A different flavor emerges in advertising: Australian creative agency Clemenger BBDO recently commissioned remote Scottish voice over sessions via Source-Connect with actors based in Aberdeen for a whisky launch aimed at Asia-Pacific consumers—a setup unthinkable before COVID-era virtual workflows became normalized industry-wide.
A Day Inside the Studio: Pragmatic Choices Rule
Here’s what happens during an actual session at Savalas Sound:
- Casting begins weeks ahead through local agents; brief includes explicit preferences on region (“nothing too Highland,” one German pharma client once insisted).
- On recording day, actors arrive knowing they’ll likely be asked for both "broad" and "neutralized" versions—sometimes alternating line-by-line if the spot is being localized into multiple territories.
- Post engineers edit not just timing but also rhythm—the cadence of Scots speech can clash with music beds produced abroad.
- Final approval rarely comes from one person; it bounces between copywriters in Edinburgh, branding leads in London, sometimes even marketing teams in Frankfurt or Paris who want "Scottishness" without risking miscommunication.
The result?
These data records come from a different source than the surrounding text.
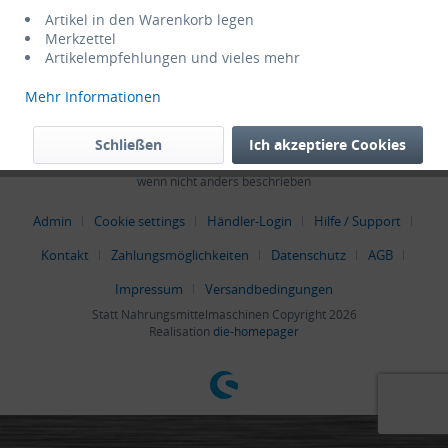
Service Hotline
Artikel in den Warenkorb legen
Merkzettel
Artikelempfehlungen und vieles mehr
Shop Service
Mehr Informationen
Informationen
Schließen
Ich akzeptiere Cookies
* Alle Preise verstehen sich zzgl. Mehrwertsteuer und
Versandkosten
,
wenn nicht anders beschrieben
Admin
Cookie settings
Händler-Login
Hilfe / Support
Kontakt
Zahlungsmöglichkeiten
Datenschutz
AGB
Impressum
Versandbedingungen
Statt Nahrungsmittelmaschinen Copyright 2026
Realisation
die-homepager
Only about half of recorded material makes it past initial review—a much lower yield than standard English VO sessions but considered par for the course by most agencies specializing in regional adaptations.
Where Simplicity Breaks Down—and Why That Matters Now More Than Ever
What does “simple” even mean here? It doesn’t mean easy—not when casting can take three times longer than usual or when AI voices still need heavy hand-holding from native linguists. But compared to workflows before (when remote direction was rare and cross-border feedback loops took weeks), today’s hybrid approaches save time—and nerves—for everyone involved.
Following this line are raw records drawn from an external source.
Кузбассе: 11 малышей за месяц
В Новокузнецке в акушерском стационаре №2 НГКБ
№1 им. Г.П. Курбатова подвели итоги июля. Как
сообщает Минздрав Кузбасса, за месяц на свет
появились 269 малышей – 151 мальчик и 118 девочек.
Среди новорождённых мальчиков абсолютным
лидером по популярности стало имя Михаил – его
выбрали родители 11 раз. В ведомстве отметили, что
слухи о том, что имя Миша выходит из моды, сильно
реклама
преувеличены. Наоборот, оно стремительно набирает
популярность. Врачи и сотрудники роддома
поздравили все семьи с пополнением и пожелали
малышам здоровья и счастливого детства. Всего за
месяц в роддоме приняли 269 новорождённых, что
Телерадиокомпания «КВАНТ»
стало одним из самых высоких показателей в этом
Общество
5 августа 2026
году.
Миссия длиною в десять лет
There is also increasing demand from US-based media buyers who see distinct value (and click-through lift) in deploying unmistakably regional voices across digital campaigns targeting British expats or fans of Outlander-style storytelling tropes. Agencies like Droga5 routinely test variant audio spots across geographies; recent campaign data shows up to % higher retention rates on YouTube pre-rolls voiced with light regional coloring versus generic UK English.
The Unresolved Question: Authenticity vs Reach?
None of this means all barriers are gone—or that every brand should chase maximal “Scottishness.” More than once I’ve heard studio heads joke about the infamous case of an American car company pulling its entire radio push after pilot testing revealed half their Irish audience couldn’t parse key lines delivered by a proud Ayrshire native.
And yet…
in practice, more studios now treat Scottish voice work as a bespoke craft rather than an exotic exception. With cloud collaboration tools and better-trained AI models entering mainstream use since around , friction points continue shrinking—but never disappear entirely.
Final Word from the Booths (and Beyond)
If you wander into any major Glasgow sound studio these days—Savalas Sound, Blazing Griffin—you’re as likely to overhear debates about consonant clusters as you are scheduling discussions involving Tokyo-based game publishers or Sydney ad agencies dialling in overnight revisions via Cleanfeed links. Simplicity may always be relative here—but no one doubts that unmistakable edge a true Scottish read brings when stakes are high…and ears are listening.